8:30 a.m., Monday. For the third time in a week, the train is held up in the middle of the tunnel. Try as you might to be on time, there seems always to be a way to undo the head start you have made. Trapped like the rest of the hundreds of commuters on board, heavy-eyed, you think there is nothing you can do except, maybe, tweet furiously about it:
‘Well don, 3rd delay this week. You ppl at the railways had ONE job.’
Besides being a way to let off some steam, this tweet may seem inconsequential. But for Luo Shuli, ramblings on social media like this can make a difference and lead to better transport—given the right tool to process and understand them.
A PhD candidate at the Department of Geography and Resource Management, Shuli has been using social media data to better understand the perception of a city’s public transport system. For her dissertation research, which won her a Best Paper award at the Second International Conference on Urban Informatics, she focused on Shenzhen and collected tens of thousands of public Weibo posts about the city’s metro system.
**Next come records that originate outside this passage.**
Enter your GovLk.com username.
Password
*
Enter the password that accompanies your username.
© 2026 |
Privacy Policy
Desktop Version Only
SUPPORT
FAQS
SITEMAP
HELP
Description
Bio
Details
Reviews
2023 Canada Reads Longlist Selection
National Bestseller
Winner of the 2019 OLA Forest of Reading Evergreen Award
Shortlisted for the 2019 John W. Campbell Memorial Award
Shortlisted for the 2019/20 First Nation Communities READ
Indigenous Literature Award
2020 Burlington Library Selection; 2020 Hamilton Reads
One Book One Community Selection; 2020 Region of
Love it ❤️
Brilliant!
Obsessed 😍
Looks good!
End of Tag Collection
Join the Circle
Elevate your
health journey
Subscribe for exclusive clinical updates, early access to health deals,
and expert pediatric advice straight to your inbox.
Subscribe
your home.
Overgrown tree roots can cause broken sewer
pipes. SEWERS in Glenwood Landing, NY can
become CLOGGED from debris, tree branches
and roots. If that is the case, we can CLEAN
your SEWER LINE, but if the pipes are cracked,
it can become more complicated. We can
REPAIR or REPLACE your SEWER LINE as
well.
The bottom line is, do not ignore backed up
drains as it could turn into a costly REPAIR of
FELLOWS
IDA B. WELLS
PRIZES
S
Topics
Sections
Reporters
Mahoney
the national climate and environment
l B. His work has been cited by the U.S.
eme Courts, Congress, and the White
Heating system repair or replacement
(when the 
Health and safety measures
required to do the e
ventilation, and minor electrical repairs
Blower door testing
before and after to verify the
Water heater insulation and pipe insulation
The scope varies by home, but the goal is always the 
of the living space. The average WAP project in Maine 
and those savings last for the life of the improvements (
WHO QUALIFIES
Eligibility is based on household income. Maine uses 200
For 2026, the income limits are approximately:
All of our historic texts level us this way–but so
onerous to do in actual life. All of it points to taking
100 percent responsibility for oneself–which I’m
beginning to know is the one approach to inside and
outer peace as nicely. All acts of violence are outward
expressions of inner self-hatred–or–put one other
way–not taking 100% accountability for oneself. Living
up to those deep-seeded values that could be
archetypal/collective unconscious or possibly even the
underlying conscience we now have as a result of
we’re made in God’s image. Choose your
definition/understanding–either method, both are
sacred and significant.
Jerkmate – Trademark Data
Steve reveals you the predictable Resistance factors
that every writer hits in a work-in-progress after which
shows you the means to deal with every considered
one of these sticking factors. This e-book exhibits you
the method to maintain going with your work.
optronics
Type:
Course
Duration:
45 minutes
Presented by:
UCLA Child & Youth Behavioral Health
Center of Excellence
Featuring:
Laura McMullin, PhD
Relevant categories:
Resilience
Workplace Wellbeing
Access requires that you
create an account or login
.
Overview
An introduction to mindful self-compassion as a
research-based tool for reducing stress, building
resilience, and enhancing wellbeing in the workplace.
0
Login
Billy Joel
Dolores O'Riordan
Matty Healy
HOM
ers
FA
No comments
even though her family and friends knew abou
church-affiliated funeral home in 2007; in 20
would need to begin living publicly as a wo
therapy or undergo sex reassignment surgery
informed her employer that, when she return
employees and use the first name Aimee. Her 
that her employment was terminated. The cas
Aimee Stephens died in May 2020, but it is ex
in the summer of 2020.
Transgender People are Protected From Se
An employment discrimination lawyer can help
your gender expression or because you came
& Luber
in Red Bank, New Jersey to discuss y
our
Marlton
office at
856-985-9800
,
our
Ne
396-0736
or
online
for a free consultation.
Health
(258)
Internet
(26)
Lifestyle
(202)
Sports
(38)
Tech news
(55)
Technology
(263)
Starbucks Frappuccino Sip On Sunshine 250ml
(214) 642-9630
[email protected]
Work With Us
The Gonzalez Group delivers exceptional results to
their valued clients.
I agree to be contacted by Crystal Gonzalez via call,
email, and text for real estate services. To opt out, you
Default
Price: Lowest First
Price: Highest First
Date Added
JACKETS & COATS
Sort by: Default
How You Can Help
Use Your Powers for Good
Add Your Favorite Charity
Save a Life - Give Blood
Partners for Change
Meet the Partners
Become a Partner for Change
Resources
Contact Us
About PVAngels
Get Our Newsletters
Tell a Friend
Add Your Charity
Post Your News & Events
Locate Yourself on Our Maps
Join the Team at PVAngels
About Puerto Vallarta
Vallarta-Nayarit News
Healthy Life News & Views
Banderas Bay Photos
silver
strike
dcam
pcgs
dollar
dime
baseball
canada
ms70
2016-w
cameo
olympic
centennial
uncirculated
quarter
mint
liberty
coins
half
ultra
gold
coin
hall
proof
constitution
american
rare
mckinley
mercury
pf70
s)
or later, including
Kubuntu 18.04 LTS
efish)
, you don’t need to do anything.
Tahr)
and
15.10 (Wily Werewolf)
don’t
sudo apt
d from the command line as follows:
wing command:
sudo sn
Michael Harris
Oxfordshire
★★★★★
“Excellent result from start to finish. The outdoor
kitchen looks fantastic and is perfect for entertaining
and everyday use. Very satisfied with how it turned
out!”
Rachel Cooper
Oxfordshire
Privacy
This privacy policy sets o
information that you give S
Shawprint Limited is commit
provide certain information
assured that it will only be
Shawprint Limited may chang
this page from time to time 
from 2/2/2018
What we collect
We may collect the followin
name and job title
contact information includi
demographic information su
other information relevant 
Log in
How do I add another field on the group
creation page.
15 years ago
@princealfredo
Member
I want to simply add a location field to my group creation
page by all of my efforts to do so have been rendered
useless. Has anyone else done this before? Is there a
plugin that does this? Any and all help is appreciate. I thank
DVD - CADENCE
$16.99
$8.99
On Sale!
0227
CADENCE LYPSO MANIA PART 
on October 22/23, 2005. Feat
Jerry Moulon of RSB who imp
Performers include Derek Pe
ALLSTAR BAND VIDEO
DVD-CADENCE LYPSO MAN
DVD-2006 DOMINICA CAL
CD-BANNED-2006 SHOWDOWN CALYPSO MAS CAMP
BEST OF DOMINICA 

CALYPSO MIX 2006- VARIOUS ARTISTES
What she was interested in were the sentiments they convey and such metadata as when and where they were published, which might point to areas of the system that needed improvement.
‘A recent trend in urban planning is to complement conventional surveys with big data,’ said Prof. Sylvia He, Shuli’s advisor and co-author of the prize-winning paper. While allowing for more comprehensive social demographics to be collected and for customization, surveys are costly and can only be conducted infrequently. Meanwhile, a city-wide Internet of Things (IoT)—made possible by the explosion of smart phones, GPS-enabled vehicles and, of course, social media users in recent years—provides a steady, voluminous stream of data capable of revealing a great deal about the population’s travel behaviour.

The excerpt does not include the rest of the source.